Work to be completed:
Filter these entries, keeping only lines that hold the word "Augustiner".

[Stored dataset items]

□ □ □

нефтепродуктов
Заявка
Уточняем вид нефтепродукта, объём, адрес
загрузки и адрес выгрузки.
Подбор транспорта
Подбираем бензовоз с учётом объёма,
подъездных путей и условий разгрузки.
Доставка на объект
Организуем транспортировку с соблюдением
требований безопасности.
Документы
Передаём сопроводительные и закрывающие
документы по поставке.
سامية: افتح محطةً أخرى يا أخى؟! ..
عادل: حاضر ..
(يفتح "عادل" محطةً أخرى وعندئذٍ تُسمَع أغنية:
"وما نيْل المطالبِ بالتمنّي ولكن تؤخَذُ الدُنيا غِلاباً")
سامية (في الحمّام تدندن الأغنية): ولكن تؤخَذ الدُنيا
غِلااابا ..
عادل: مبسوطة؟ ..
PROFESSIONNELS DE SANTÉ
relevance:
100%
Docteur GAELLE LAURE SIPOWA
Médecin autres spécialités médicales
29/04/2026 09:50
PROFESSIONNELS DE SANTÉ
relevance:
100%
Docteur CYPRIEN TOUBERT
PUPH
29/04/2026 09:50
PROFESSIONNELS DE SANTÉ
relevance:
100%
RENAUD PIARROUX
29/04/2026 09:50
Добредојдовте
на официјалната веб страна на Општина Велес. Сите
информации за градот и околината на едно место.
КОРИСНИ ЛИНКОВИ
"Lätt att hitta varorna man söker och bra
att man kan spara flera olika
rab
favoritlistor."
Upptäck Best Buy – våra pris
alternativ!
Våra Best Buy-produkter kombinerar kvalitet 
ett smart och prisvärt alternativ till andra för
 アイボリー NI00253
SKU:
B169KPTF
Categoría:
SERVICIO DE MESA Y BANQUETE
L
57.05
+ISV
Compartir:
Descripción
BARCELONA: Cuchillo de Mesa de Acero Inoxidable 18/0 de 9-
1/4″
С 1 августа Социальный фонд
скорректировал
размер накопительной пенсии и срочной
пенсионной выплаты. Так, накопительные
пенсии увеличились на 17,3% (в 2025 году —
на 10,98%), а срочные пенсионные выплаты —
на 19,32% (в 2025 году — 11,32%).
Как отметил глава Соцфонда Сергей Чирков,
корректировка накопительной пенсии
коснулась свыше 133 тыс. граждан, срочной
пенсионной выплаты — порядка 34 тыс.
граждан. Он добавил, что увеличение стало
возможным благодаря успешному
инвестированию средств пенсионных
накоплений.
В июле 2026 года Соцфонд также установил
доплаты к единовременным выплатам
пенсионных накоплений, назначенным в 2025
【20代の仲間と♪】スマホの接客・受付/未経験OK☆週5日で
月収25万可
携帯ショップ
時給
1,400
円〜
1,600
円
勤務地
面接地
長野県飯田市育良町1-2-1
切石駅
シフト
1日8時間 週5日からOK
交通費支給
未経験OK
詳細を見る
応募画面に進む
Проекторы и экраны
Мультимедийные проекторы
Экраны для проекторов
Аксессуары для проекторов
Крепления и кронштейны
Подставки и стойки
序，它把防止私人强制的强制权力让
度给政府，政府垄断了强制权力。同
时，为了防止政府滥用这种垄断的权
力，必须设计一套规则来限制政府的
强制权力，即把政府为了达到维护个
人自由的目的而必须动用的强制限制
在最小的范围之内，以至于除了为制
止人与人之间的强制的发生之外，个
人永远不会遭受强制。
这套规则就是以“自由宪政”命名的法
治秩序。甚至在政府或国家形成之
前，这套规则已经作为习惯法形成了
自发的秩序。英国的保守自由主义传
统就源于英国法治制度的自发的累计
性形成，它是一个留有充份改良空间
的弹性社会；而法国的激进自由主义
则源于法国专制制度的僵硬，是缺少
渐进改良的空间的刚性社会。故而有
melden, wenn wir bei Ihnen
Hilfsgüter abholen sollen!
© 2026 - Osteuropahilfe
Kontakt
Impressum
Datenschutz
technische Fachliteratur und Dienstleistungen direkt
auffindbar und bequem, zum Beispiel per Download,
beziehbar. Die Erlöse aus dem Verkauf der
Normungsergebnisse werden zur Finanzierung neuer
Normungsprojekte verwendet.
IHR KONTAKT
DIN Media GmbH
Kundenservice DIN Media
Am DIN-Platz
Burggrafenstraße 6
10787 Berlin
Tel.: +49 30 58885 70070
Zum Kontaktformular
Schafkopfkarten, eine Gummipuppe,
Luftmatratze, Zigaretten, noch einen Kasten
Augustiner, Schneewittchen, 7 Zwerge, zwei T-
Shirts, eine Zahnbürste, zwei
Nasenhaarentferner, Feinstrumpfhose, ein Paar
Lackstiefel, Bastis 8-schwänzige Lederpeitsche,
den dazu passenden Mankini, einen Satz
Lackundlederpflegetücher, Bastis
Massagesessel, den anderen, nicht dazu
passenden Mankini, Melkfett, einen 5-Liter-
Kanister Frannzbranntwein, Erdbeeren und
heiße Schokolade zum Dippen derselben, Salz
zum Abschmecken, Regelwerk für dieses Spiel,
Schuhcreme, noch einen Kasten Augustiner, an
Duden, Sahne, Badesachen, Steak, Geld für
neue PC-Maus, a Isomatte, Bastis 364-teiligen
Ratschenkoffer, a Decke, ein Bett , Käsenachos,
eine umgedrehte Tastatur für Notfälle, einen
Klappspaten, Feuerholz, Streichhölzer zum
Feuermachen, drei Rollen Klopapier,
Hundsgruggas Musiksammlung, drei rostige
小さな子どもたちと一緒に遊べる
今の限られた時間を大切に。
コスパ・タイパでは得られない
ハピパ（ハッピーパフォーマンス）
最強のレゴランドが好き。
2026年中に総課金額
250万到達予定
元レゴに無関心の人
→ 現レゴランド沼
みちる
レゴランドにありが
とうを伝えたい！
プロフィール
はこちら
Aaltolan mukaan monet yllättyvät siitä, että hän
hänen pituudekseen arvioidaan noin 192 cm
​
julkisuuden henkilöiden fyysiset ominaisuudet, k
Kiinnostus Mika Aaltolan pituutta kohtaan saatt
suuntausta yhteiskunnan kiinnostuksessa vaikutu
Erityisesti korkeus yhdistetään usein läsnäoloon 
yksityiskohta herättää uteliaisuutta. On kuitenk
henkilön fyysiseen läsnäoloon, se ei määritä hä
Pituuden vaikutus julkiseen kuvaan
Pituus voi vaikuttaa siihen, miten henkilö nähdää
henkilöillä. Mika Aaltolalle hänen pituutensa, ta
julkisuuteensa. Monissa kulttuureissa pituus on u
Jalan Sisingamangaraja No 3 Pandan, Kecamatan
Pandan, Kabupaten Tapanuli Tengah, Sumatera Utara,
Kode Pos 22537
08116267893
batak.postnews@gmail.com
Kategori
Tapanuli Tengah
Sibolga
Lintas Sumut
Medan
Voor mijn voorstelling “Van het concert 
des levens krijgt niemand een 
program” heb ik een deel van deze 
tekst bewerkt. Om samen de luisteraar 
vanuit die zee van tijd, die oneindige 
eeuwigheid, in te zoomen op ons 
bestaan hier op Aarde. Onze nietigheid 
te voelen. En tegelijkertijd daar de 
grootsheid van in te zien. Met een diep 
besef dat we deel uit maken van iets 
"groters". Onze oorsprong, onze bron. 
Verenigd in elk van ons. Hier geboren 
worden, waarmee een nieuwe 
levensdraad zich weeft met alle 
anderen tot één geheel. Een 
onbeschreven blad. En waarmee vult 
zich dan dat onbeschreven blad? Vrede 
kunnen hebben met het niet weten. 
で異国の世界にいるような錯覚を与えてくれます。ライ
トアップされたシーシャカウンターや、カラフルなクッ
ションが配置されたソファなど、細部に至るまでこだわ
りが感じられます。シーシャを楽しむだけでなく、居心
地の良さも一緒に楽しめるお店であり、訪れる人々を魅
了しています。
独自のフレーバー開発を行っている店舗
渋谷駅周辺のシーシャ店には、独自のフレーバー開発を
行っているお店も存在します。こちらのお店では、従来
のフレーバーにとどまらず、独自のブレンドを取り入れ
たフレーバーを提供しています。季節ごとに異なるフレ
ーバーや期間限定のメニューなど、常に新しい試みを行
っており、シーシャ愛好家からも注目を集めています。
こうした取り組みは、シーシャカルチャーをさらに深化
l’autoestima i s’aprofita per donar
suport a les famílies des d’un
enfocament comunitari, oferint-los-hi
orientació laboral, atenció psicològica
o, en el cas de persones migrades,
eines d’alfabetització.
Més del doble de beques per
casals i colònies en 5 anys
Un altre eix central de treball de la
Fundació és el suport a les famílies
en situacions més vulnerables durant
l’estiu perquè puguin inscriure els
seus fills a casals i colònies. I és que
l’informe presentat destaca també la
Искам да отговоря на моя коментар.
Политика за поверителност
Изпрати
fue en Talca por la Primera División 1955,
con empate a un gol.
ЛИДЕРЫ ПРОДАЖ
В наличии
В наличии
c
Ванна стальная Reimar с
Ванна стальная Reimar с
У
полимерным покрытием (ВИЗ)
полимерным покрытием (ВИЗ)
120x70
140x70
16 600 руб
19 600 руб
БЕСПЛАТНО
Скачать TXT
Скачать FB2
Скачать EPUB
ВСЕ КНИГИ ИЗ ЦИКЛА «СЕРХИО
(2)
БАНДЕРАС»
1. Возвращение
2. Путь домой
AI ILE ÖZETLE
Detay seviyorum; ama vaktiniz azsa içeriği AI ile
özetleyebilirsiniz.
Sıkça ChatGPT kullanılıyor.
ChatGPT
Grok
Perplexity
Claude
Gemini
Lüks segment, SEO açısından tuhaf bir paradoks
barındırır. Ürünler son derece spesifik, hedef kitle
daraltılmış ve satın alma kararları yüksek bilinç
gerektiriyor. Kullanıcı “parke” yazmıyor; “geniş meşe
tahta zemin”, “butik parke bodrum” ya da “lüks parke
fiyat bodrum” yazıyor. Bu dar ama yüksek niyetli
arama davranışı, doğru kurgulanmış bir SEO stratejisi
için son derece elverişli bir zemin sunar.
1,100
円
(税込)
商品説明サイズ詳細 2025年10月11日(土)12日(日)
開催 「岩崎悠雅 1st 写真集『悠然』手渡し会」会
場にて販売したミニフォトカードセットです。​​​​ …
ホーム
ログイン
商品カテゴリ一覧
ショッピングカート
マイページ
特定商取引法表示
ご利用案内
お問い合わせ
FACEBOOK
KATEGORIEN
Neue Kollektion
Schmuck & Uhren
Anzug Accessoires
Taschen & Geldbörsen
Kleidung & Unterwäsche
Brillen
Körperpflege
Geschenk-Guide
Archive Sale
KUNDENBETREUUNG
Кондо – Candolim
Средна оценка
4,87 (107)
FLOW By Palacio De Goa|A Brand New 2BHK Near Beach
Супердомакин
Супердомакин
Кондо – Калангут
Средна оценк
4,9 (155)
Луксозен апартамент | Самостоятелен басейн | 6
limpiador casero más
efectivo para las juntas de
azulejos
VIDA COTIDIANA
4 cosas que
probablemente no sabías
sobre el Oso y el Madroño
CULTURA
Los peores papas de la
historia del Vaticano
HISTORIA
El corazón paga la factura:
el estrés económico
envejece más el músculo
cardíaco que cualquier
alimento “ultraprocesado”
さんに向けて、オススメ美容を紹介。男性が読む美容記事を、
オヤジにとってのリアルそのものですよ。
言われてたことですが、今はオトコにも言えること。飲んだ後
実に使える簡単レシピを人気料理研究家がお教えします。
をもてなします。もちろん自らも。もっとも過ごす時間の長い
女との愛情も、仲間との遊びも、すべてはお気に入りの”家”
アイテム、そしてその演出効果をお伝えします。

□ □ □

Answer to this task:
Augustiner, Schneewittchen, 7 Zwerge, zwei T-
Schuhcreme, noch einen Kasten Augustiner, an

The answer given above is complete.